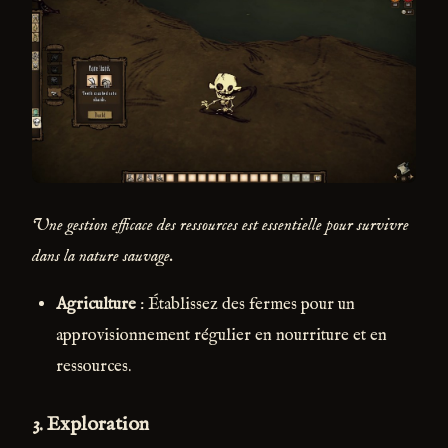
Une gestion efficace des ressources est essentielle pour survivre
dans la nature sauvage.
Agriculture
: Établissez des fermes pour un
approvisionnement régulier en nourriture et en
ressources.
3.
Exploration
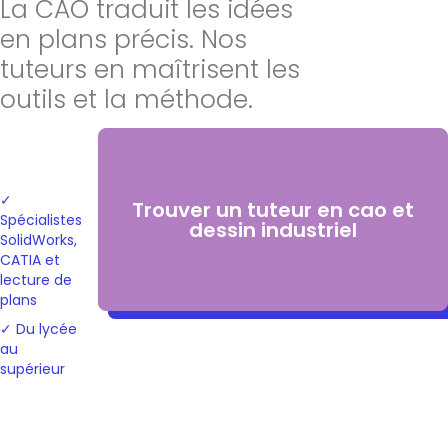
La CAO traduit les idées
en plans précis. Nos
tuteurs en maîtrisent les
outils et la méthode.
✓
Trouver un tuteur en cao et
Spécialistes
dessin industriel
SolidWorks,
CATIA et
lecture de
plans
✓ Du lycée
au
supérieur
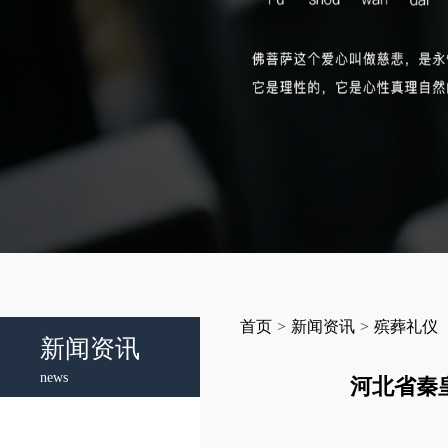
首页
>
新闻资讯
>
殡葬礼仪
新闻资讯
news
河北省秦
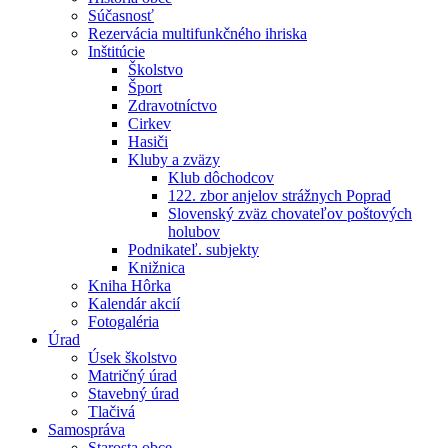
Súčasnosť
Rezervácia multifunkčného ihriska
Inštitúcie
Školstvo
Šport
Zdravotníctvo
Cirkev
Hasiči
Kluby a zväzy
Klub dôchodcov
122. zbor anjelov strážnych Poprad
Slovenský zväz chovateľov poštových
holubov
Podnikateľ. subjekty
Knižnica
Kniha Hôrka
Kalendár akcií
Fotogaléria
Úrad
Úsek školstvo
Matričný úrad
Stavebný úrad
Tlačivá
Samospráva
Starosta obce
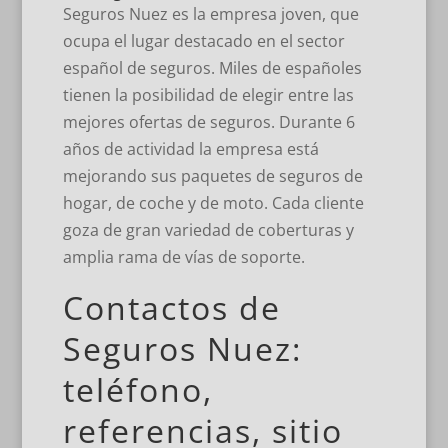
Seguros Nuez es la empresa joven, que
ocupa el lugar destacado en el sector
español de seguros. Miles de españoles
tienen la posibilidad de elegir entre las
mejores ofertas de seguros. Durante 6
años de actividad la empresa está
mejorando sus paquetes de seguros de
hogar, de coche y de moto. Cada cliente
goza de gran variedad de coberturas y
amplia rama de vías de soporte.
Сontactos de
Seguros Nuez:
teléfono,
referencias, sitio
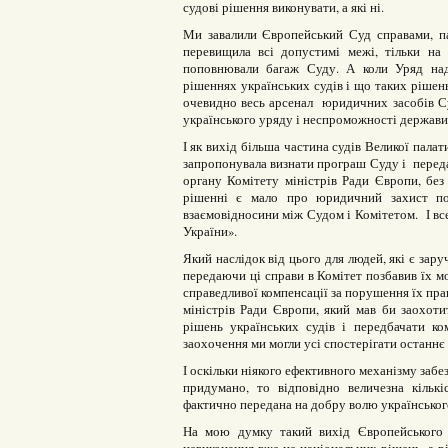
судові рішення виконувати, а які ні.
Ми завалили Європейський Суд справами, па
перевищила всі допустимі межі, тільки на
поповнювали багаж Суду. А коли Уряд над
рішеннях українських судів і що таких рішень
очевидно весь арсенал юридичних засобів С
українського уряду і неспроможності держави
І як вихід більша частина судів Великої палат
запропонувала визнати програш Суду і передат
органу Комітету міністрів Ради Європи, бе
рішенні є мало про юридичний захист по
взаємовідносини між Судом і Комітетом. І вс
України».
Який наслідок від цього для людей, які є зар
передаючи ці справи в Комітет позбавив їх м
справедливої компенсації за порушення їх пра
міністрів Ради Європи, який мав би заохот
рішень українських судів і передбачати ко
заохочення ми могли усі спостерігати останнє
І оскільки ніякого ефективного механізму заб
придумано, то відповідно величезна кільк
фактично передана на добру волю українського
На мою думку такий вихід Європейського с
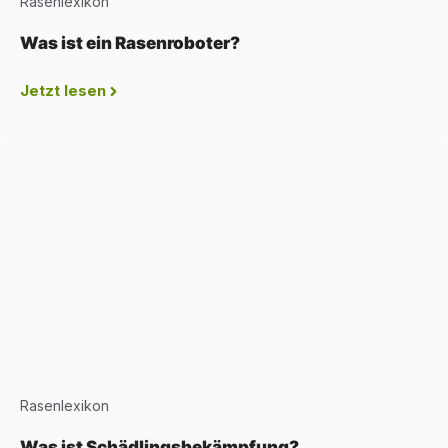
Rasenlexikon
Was ist ein Rasenroboter?
Jetzt lesen
Rasenlexikon
Was ist Schädlingsbekämpfung?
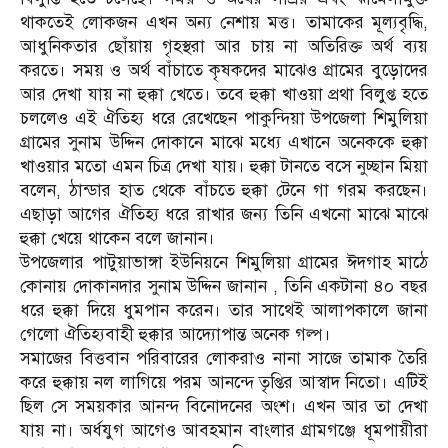
থাকতেই লোকজন এখন অন্য নেশায় মত্ত। তামাকের মূল্যবৃদ্ধি,
আধুনিকতার ছোঁয়ায় গৃহস্থরা আর চায় না অতিরিক্ত অর্থ ব্যয়
করতে। সময় ও অর্থ বাঁচাতে কৃষকদের মাঝেও গ্রামের বুড়োদের
আর দেখা যায় না হুক্কা খেতে। তবে হুক্কা খাওয়া প্রথা বিলুপ্ত হতে
চললেও এই ঐতিহ্য ধরে রেখেছেন পাকুন্দিয়া উপজেলা শিমুলিয়া
গ্রামের সুনাম উদ্দিন দোকানে মাঝে মধ্যে এখানে অনেককে হুক্কা
খাওয়ার মতো এমন চিত্র দেখা যায়। হুক্কা টানতে বসে নুচ্ছান মিয়া
বলেন, ঠান্ডার হাত থেকে বাঁচতে হুক্কা টেনে গা গরম করছেন।
এছাড়া আগের ঐতিহ্য ধরে রাখার জন্য তিনি এখনো মাঝে মাঝে
হুক্কা খেয়ে থাকেন বলে জানান।
উপজেলার পাটুয়াভাঙ্গা ইউনিয়নে শিমুলিয়া গ্রামের ঈদগাহ মাঠে
কোনায় দোকানদার সুনাম উদ্দিন জানান , তিনি একটানা ৪০ বছর
ধরে হুক্কা দিয়ে ধুমপান করেন। তার সাথেই আলাপকালে জানা
গেলো ঐতিহ্যবাহী হুক্কার আদ্যোপান্ত অনেক গল্প।
সমাজের বিত্তবান পরিবারের লোকরাও নানা সাজে তামাক তৈরি
করে হুক্কায় নল লাগিয়ে পরম আনন্দে তৃপ্তির আস্বাদ নিতো। এটিই
ছিল সে সময়কার আনন্দ বিনোদনের অংশ। এখন আর তা দেখা
যায় না। অর্ধযুগ আগেও আবহমান বাংলার গ্রামগঞ্জে ধূমপায়ীরা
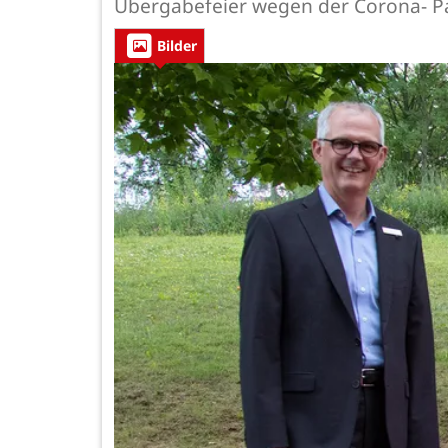
Übergabefeier wegen der Corona- P
Bilder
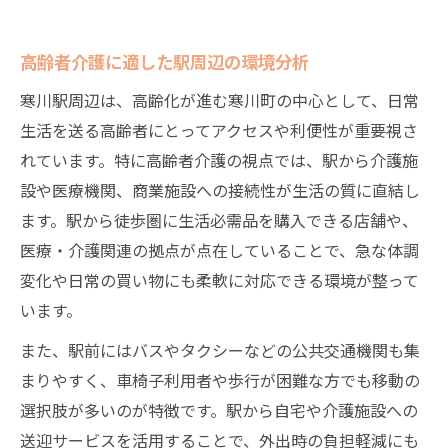
移動を支える高齢者介護の工夫と配慮
寒川駅接続が高齢者介護に与える安心感
高齢者介護に適した駅周辺の環境分析
バリアフリーと高齢者介護の最前線
寒川駅周辺は、高齢化が進む寒川町の中心として、日常
進化する高齢者介護と交通アクセス
生活を送る高齢者にとってアクセスや利便性が重要視さ
交通アクセスが高齢者介護に果たす役割
れています。特に高齢者介護の視点では、駅から介護施
高齢者介護の視点で交通網を見直す理由
設や医療機関、商業施設への接続性が生活の質に直結し
安全な移動支援と高齢者介護の密接な関係
ます。駅から徒歩圏に生活必需品を購入できる店舗や、
医療・介護関連の拠点が点在していることで、急な体調
高齢者介護と公共交通の連携強化策
変化や日常の買い物にも柔軟に対応できる環境が整って
快適な交通導線が高齢者介護を変える
います。
地域医療と高齢者の暮らしを考える
また、駅前にはバスやタクシーなどの公共交通機関も集
高齢者介護と地域医療の連携が生む安心
まりやすく、車椅子利用者や歩行が困難な方でも移動の
医療体制充実が高齢者介護に与える効果
選択肢が多いのが特徴です。駅から自宅や介護施設への
高齢者介護のための地域医療資源の活用
送迎サービスを活用することで、外出時の負担軽減にも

What you have to do
Please output every entry above exactly, without the pictures.

Task response
Une gestion efficace des ressources est essentielle pour survivre
dans la nature sauvage.
Agriculture
: Établissez des fermes pour un
approvisionnement régulier en nourriture et en
ressources.
3.
Exploration
La CAO traduit les idées
en plans précis. Nos
tuteurs en maîtrisent les
outils et la méthode.
✓
Trouver un tuteur en cao et
Spécialistes
dessin industriel
SolidWorks,
CATIA et
lecture de
plans
✓ Du lycée
au
supérieur
首页
>
新闻资讯
>
殡葬礼仪
新闻资讯
news
河北省秦
Súčasnosť
Rezervácia multifunkčného ihriska
Inštitúcie
Školstvo
Šport
Zdravotníctvo
Cirkev
Hasiči
Kluby a zväzy
Klub dôchodcov
122. zbor anjelov strážnych Poprad
Slovenský zväz chovateľov poštových
holubov
Podnikateľ. subjekty
Knižnica
Kniha Hôrka
Kalendár akcií
Fotogaléria
Úrad
Úsek školstvo
Matričný úrad
Stavebný úrad
Tlačivá
Samospráva
Starosta obce
Seguros Nuez es la empresa joven, que
ocupa el lugar destacado en el sector
español de seguros. Miles de españoles
tienen la posibilidad de elegir entre las
mejores ofertas de seguros. Durante 6
años de actividad la empresa está
mejorando sus paquetes de seguros de
hogar, de coche y de moto. Cada cliente
goza de gran variedad de coberturas y
amplia rama de vías de soporte.
Сontactos de
Seguros Nuez:
teléfono,
referencias, sitio
судові рішення виконувати, а які ні.
Ми завалили Європейський Суд справами, па
перевищила всі допустимі межі, тільки на
поповнювали багаж Суду. А коли Уряд над
рішеннях українських судів і що таких рішень
очевидно весь арсенал юридичних засобів С
українського уряду і неспроможності держави
І як вихід більша частина судів Великої палат
запропонувала визнати програш Суду і передат
органу Комітету міністрів Ради Європи, бе
рішенні є мало про юридичний захист по
взаємовідносини між Судом і Комітетом. І вс
України».
Який наслідок від цього для людей, які є зар
передаючи ці справи в Комітет позбавив їх м
справедливої компенсації за порушення їх пра
міністрів Ради Європи, який мав би заохот
рішень українських судів і передбачати ко
заохочення ми могли усі спостерігати останнє
І оскільки ніякого ефективного механізму заб
придумано, то відповідно величезна кільк
фактично передана на добру волю українського
На мою думку такий вихід Європейського с
Rasenlexikon
Was ist ein Rasenroboter?
Jetzt lesen
Rasenlexikon
Was ist Schädlingsbekämpfung?
থাকতেই লোকজন এখন অন্য নেশায় মত্ত। তামাকের মূল্যবৃদ্ধি,
আধুনিকতার ছোঁয়ায় গৃহস্থরা আর চায় না অতিরিক্ত অর্থ ব্যয়
করতে। সময় ও অর্থ বাঁচাতে কৃষকদের মাঝেও গ্রামের বুড়োদের
আর দেখা যায় না হুক্কা খেতে। তবে হুক্কা খাওয়া প্রথা বিলুপ্ত হতে
চললেও এই ঐতিহ্য ধরে রেখেছেন পাকুন্দিয়া উপজেলা শিমুলিয়া
গ্রামের সুনাম উদ্দিন দোকানে মাঝে মধ্যে এখানে অনেককে হুক্কা
খাওয়ার মতো এমন চিত্র দেখা যায়। হুক্কা টানতে বসে নুচ্ছান মিয়া
বলেন, ঠান্ডার হাত থেকে বাঁচতে হুক্কা টেনে গা গরম করছেন।
এছাড়া আগের ঐতিহ্য ধরে রাখার জন্য তিনি এখনো মাঝে মাঝে
হুক্কা খেয়ে থাকেন বলে জানান।
উপজেলার পাটুয়াভাঙ্গা ইউনিয়নে শিমুলিয়া গ্রামের ঈদগাহ মাঠে
কোনায় দোকানদার সুনাম উদ্দিন জানান , তিনি একটানা ৪০ বছর
ধরে হুক্কা দিয়ে ধুমপান করেন। তার সাথেই আলাপকালে জানা
গেলো ঐতিহ্যবাহী হুক্কার আদ্যোপান্ত অনেক গল্প।
সমাজের বিত্তবান পরিবারের লোকরাও নানা সাজে তামাক তৈরি
করে হুক্কায় নল লাগিয়ে পরম আনন্দে তৃপ্তির আস্বাদ নিতো। এটিই
ছিল সে সময়কার আনন্দ বিনোদনের অংশ। এখন আর তা দেখা
যায় না। অর্ধযুগ আগেও আবহমান বাংলার গ্রামগঞ্জে ধূমপায়ীরা
Übergabefeier wegen der Corona- P
Bilder
移動を支える高齢者介護の工夫と配慮
寒川駅接続が高齢者介護に与える安心感
高齢者介護に適した駅周辺の環境分析
バリアフリーと高齢者介護の最前線
寒川駅周辺は、高齢化が進む寒川町の中心として、日常
進化する高齢者介護と交通アクセス
生活を送る高齢者にとってアクセスや利便性が重要視さ
交通アクセスが高齢者介護に果たす役割
れています。特に高齢者介護の視点では、駅から介護施
高齢者介護の視点で交通網を見直す理由
設や医療機関、商業施設への接続性が生活の質に直結し
安全な移動支援と高齢者介護の密接な関係
ます。駅から徒歩圏に生活必需品を購入できる店舗や、
医療・介護関連の拠点が点在していることで、急な体調
高齢者介護と公共交通の連携強化策
変化や日常の買い物にも柔軟に対応できる環境が整って
快適な交通導線が高齢者介護を変える
います。
地域医療と高齢者の暮らしを考える
また、駅前にはバスやタクシーなどの公共交通機関も集
高齢者介護と地域医療の連携が生む安心
まりやすく、車椅子利用者や歩行が困難な方でも移動の
医療体制充実が高齢者介護に与える効果
選択肢が多いのが特徴です。駅から自宅や介護施設への
高齢者介護のための地域医療資源の活用
送迎サービスを活用することで、外出時の負担軽減にも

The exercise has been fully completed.